Reputation: 998
I have a group list as select like that:
<select id="groups">
<option value="g1">G1</option>
<option value="g2">G2</option>
<option value="g3">G3</option>
</select>
I have a contact list which basically contains:
Name = group
============
Casper G1-G2-G3
Andy G1-G2
Mark G2-G3
When the user check the checkbox
for Casper
and click Edit
button so G1-G2 and G3
should be highlighted (Selected) in the group list. When I get the value of the group field in the contact list, all of the three groups come with comma "G1-G2-G3"
.
Your help is highly appreciated.
Thanks,
Upvotes: 0
Views: 3022
Reputation: 665546
OK, so I guess there is a checkbox for Casper
that when clicked calls the following function:
function(groupstring) {
// groupstring is something like "G1-G2"
var groups = groupstring.split("-");
var options = document.getElementById("groups").options;
for (var i=0; i<options.length; i++) {
var opt = options[i];
opt.defaultSelected = groups.indexOf(opt.value) > -1;
}
}
I'm not sure whether you want to use the selected
or the defaultSelected
property. Note that your select should have multiple
set to true (<select id="groups" multiple>
).
Upvotes: 1
Reputation: 5217
Some tips, I believe it's good for you to solve this problem yourself ;)
Seems that Casper
belongs to multiple groups, so you should set multiple="true"
to your select
When you check Casper
, retrieve the group data associated with him, say ["g1", "g2", "g3"]

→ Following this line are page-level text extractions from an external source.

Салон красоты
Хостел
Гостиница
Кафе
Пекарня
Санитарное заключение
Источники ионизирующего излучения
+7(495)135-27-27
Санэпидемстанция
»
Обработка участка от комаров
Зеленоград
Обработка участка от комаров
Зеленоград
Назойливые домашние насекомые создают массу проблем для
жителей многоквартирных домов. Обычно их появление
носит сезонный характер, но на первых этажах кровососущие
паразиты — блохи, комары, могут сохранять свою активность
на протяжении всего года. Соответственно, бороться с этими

. Loop over this list, and set each option with the value to selected
.
If you want to support IE6, you need also add a class, say selected
to the selected
option.
The CSS rule { option.selected: background: yellow}
will do the trick.
If you only target on modern browser, option[selected]{ xxx }
works well.
Upvotes: 1
Reputation: 3630
You could make the edit button assign the selected attribute to the options then use css to style it.